Set up things for signing locally with dike
- I removed icedtea so that I could use the site without firefox crashing.
- I installed DiKe For *buntu 12.04 32bit
- I ran dikeutil to see if it could talk to my smart card
- When signing with the website, I chose the manual signing options and downloaded the zip file with the xml to be signed.
- I got a zip file, unzipped it.
- I loaded the xml into dike.
- I signed it with dike.
- I got this error message: "nessun certificato di firma presente sul dispositivo di firma" and then this error message: "Impossibile recuperare il certificato dal dispositivo di firma". No luck.
Set up things for signing locally with ArubaSign
- I went to https://www.pec.it/Download.aspx
- I downloaded ArubaSign for Linux 32 bit.
- Oh! People say that it only works with Oracle's version of Java.
sudo add-apt-repository ppa:webupd8team/java
apt-get install oracle-java7-installer
- During the installation process I had to agree to also sell my soul to Oracle.
tar axf ArubaSign*.tar*
java -jar ArubaSign.jar
- I let it download its own updates. Another time I did not. It does not seem to matter: I get asked that question every time I start it anyway.
- I enjoyed the fancy brushed metal theme, and had an interesting time navigating an interface where every label on every icon or input field was truncated.

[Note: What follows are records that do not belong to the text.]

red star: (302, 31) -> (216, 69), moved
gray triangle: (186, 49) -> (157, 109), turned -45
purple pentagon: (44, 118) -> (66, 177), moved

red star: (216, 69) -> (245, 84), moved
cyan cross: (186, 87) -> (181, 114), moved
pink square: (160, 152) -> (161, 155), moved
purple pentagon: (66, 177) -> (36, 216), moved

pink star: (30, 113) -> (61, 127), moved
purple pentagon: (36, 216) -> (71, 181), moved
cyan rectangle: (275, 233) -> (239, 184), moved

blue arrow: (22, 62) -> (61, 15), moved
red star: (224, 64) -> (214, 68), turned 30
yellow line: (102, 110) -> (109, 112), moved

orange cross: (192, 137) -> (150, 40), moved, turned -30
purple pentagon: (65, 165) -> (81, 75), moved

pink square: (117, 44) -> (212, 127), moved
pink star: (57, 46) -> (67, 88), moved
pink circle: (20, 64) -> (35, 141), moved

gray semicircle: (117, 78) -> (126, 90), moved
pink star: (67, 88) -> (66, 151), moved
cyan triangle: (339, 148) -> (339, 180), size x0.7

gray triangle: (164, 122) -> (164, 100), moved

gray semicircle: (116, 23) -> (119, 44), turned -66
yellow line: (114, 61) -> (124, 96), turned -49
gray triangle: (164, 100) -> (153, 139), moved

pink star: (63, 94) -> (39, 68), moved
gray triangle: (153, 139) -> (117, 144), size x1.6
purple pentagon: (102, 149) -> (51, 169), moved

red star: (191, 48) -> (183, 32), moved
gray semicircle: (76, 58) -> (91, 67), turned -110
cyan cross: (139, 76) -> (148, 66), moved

- I downloaded https://www.pec.it/documenti/Manuale_ArubaSign2_firma%20Remota_V03_02_07_2012.pdf to get screenshots of that interface with all the labels intact
- I signed the xml that I got from the website. I got told that I needed to really view carefully what I was signing, because the signature would be legally binding
- I enjoyed carefully reading a legally binding, raw XML file.
- I told it to go ahead, and there was now a
.p7mfile ready for me. I rejoiced, as now I might, just might actually get paid for my work.
Try fattura-pa again
Maybe fattura-pa would work with Oracle's Java plugin?
- I went to https://fattura-pa.infocamere.it/fpmi/service
- I got asked to verify java at www.java.com. I did it.
- I told FireFox to enable java.
- Suddenly, and while I was still in java.com's tab, I got prompted about allowing Infocert's applet to run: I allowed it to run.
- I also got prompted several times, still while the current tab was not even Infocert's tab, about running components that could compromise the security of my system. I allowed and unblocked all of them.
- I entered my PIN.
- Congratulations! Now I have two ways of generating legally binding signatures with government issued smart cards!
I shut down that virtual machine and I'm making sure I never run anything important on it. Except, of course, generating legally binding signatures as required by the Italian government.